WHAT IS BEING ASKED → Only the text of the records belongs in the answer, copied exactly, with every picture omitted.

Transcribed page contents:
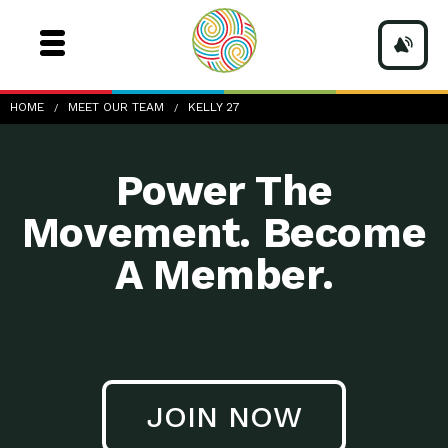
Kelly-27
HOME
MEET OUR TEAM
KELLY 27
Power The
Movement. Become
A Member.
JOIN NOW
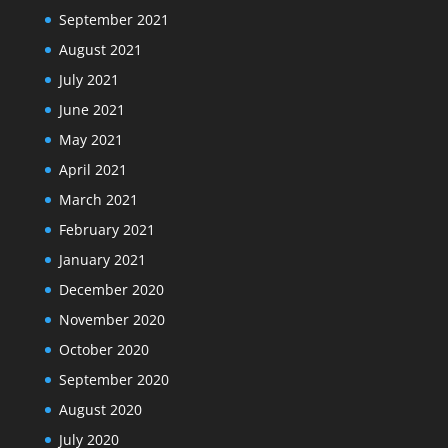
September 2021
August 2021
July 2021
June 2021
May 2021
April 2021
March 2021
February 2021
January 2021
December 2020
November 2020
October 2020
September 2020
August 2020
July 2020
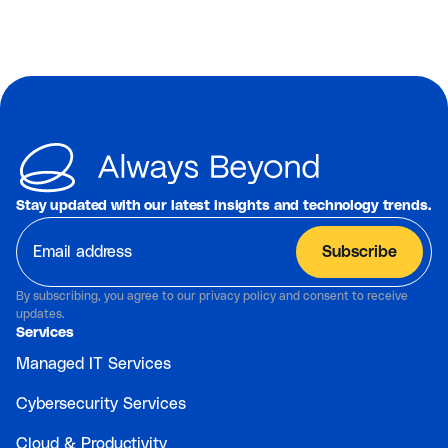
Stay updated with our latest insights and technology trends.
By subscribing, you agree to our privacy policy and consent to receive
updates.
Services
Managed IT Services
Cybersecurity Services
Cloud & Productivity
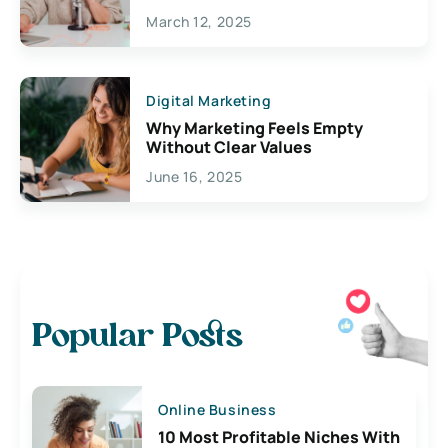
March 12, 2025
Digital Marketing
Why Marketing Feels Empty
Without Clear Values
June 16, 2025
Popular Posts
Online Business
10 Most Profitable Niches With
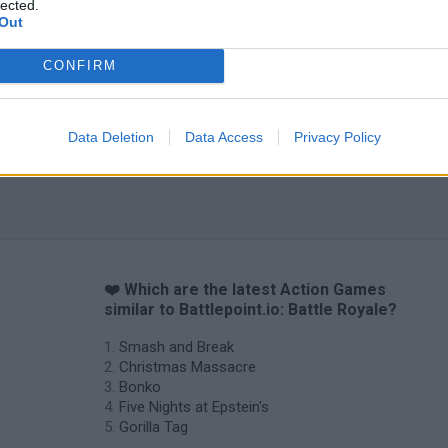
lected.
Out
CONFIRM
Data Deletion
Data Access
Privacy Policy
❤️ Which are the latest Action Games
similar to Battlepoint.io: Battle Royale?
Smash and Break
Christmas Massacre
Bonko
Five Nights at Epstein's
Gorilla Tag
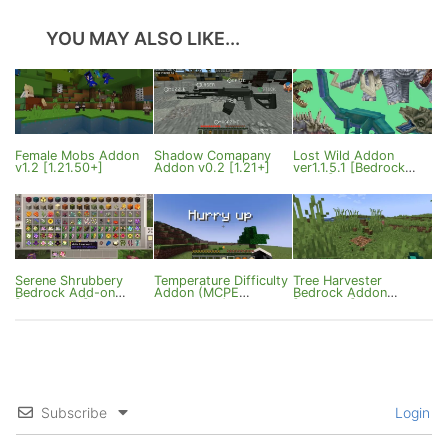
YOU MAY ALSO LIKE...
Female Mobs Addon
Shadow Comapany
Lost Wild Addon
v1.2 [1.21.50+]
Addon v0.2 [1.21+]
ver1.1.5.1 [Bedrock
26.40]
Serene Shrubbery
Temperature Difficulty
Tree Harvester
Bedrock Add-on
Addon (MCPE
Bedrock Addon
[1.21/26.0+]
1.21.70.22+)
[1.21.114+]
Subscribe
Login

WRITTEN ANSWER →
Kelly-27
HOME
MEET OUR TEAM
KELLY 27
Power The
Movement. Become
A Member.
JOIN NOW
September 2021
August 2021
July 2021
June 2021
May 2021
April 2021
March 2021
February 2021
January 2021
December 2020
November 2020
October 2020
September 2020
August 2020
July 2020
Stay updated with our latest insights and technology trends.
By subscribing, you agree to our privacy policy and consent to receive
updates.
Services
Managed IT Services
Cybersecurity Services
Cloud & Productivity
March 12, 2025
Digital Marketing
Why Marketing Feels Empty
Without Clear Values
June 16, 2025
Popular Posts
Online Business
10 Most Profitable Niches With
lected.
Out
CONFIRM
Data Deletion
Data Access
Privacy Policy
❤️ Which are the latest Action Games
similar to Battlepoint.io: Battle Royale?
Smash and Break
Christmas Massacre
Bonko
Five Nights at Epstein's
Gorilla Tag
YOU MAY ALSO LIKE...
Female Mobs Addon
Shadow Comapany
Lost Wild Addon
v1.2 [1.21.50+]
Addon v0.2 [1.21+]
ver1.1.5.1 [Bedrock
26.40]
Serene Shrubbery
Temperature Difficulty
Tree Harvester
Bedrock Add-on
Addon (MCPE
Bedrock Addon
[1.21/26.0+]
1.21.70.22+)
[1.21.114+]
Subscribe
Login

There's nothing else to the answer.